The Brooklyn Circle-Like Table

“Ya gonna finish dat?”

Paolo looked at Bryce, and the whopper he was eating. Bryce stared back, his lips barely holding the wilted romaine and tomato.

“Yeah, I am! Waddaya, stoopid?” Bryce took the oily bag that sat between them and moved it away.

Paolo’s voice whined. “When ya goin’ back?”

“Ya think this frickin’ sewer is gonna dig itself? I’m goin’ back after we’re done today!”

Paolo stared, his eyes drooled with envy. “I’ll cover ya – boss won’t know ya left.”

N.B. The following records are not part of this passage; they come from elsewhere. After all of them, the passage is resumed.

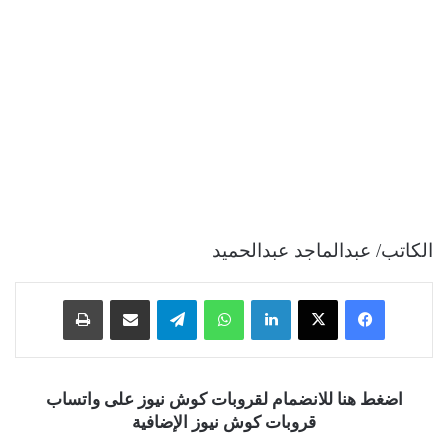
الكاتب/ عبدالماجد عبدالحميد
فيسبوك
‫X
لينكدإن
واتساب
تيلقرام
مشاركة عبر البريد
طباعة
اضغط هنا للانضمام لقروبات كوش نيوز على واتساب
قروبات كوش نيوز الإضافية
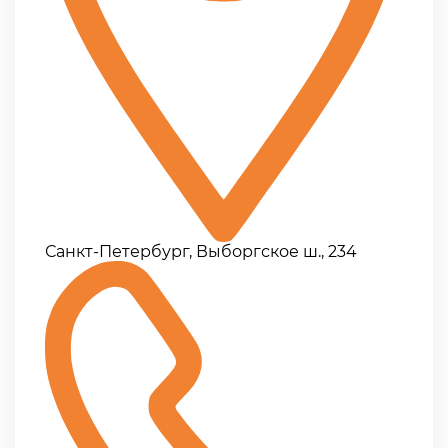
Санкт-Петербург, Выборгское ш., 234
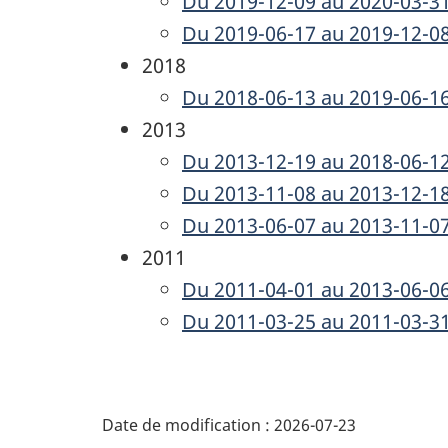
Du 2019-12-09 au 2020-03-3
Du 2019-06-17 au 2019-12-0
2018
Du 2018-06-13 au 2019-06-1
2013
Du 2013-12-19 au 2018-06-1
Du 2013-11-08 au 2013-12-1
Du 2013-06-07 au 2013-11-0
2011
Du 2011-04-01 au 2013-06-0
Du 2011-03-25 au 2011-03-3
D
Date de modification :
2026-07-23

Bryce stopped eating his 100% real beef. He swallowed, then snarled. “Ya think I can yank two grand from my ass? That’s the fine for that crap.” He stiffened, and his voice briefly crisped. “Take thine offer of indolence to the hell what brang ya.”

Paolo’s arm drew his RV-20 Forced-Air Hammer, and he fired five times. Bryce goggled in shock as his pants (and his legs) were nailed to the bench.

As Bryce began to wail, Paolo stood and sneered. “Fine – go ahead, eat yer frickin’ whopper. Enjoy.” His final bon mot delivered, he went back to work.